Everybody’s sort of an engineer now
Cowork, Anthropic’s agent instrument for nontechnical customers, is the corporate’s try to take what Claude Code does for engineers and convey it to data work extra broadly. Cat sketched an image of somebody taking a look at 5 or 6 agent duties operating concurrently in a aspect panel, managing a fleet of brokers the best way a senior engineer manages a PR queue.
Within the nearer-term, she’s holding tabs on the shift towards individuals utilizing Claude Code to construct issues for themselves, their groups, or their households that wouldn’t have justified skilled improvement effort or “in any other case been doable.” The prototype is the storage undertaking, the household expense tracker, the instrument {that a} small staff really wants however that no SaaS product fairly addresses. Cat’s aim and hope is that Claude Code helps individuals “remedy their very own issues for themselves” and “stewards a brand new future of private software program.”
Product style as the brand new technical talent
Extra individuals constructing extra software program is unambiguously good. Boris Cherny has even floated the concept that coding as we all know it’s “solved.” However what does that imply for the craft of software program engineering? Cat’s learn of the present second is extra nuanced:
I believe pre-AI, the abilities that have been essential have been having the ability to take a spec and implement it effectively. And I believe now the actually necessary talent is product style. Even for engineers. Can you employ code to ingest an enormous quantity of person suggestions? Do you’ve good instinct about which function to construct to handle these wants, as a result of it’s typically totally different than precisely what customers are asking you for? After which, when Claude builds it, are you establishing the proper bar in order that what you ship individuals really love?
Cat’s not alone in highlighting the significance of style in a world the place code is a commodity. Steve Yegge, Wes McKinney, and plenty of others, myself included, see style and judgment as a uniquely human worth. This has sensible implications for a way engineers ought to spend their time now, and for what the following era must study.
For junior engineers particularly, Cat described a development: Begin by utilizing Claude Code to know the codebase (ask all of the “dumb questions” with out embarrassment), take these solutions to a senior engineer for calibration, after which shut the loop by updating the CLAUDE.md with no matter was lacking.
Consider Claude Code as your intern that you just’re attempting to stage up.
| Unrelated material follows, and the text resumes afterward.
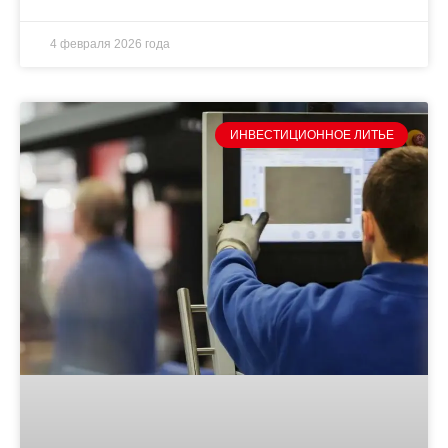
4 февраля 2026 года
ИНВЕСТИЦИОННОЕ ЛИТЬЕ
Like, educate it again to Claude. Add a
/confirmslash command. Put it within the CLAUDE.md or the agent README. Strategy this as senior engineers serving to you stage up, and then you definitely serving to Claude and different brokers stage up.
The advance course of, in different phrases, must be bidirectional. Engineers get higher at utilizing the instruments and the instruments get higher via the engineers’ gathered data. And considerably, this course of retains people firmly within the loop, enjoying a task that’s “energetic, steady, and expert.”
You’ll be able to watch Cat and Addy’s full chat, plus all the pieces else from AI Codecon on the O’Reilly studying platform. Not a member? Join a free 10-day trial, no strings hooked up.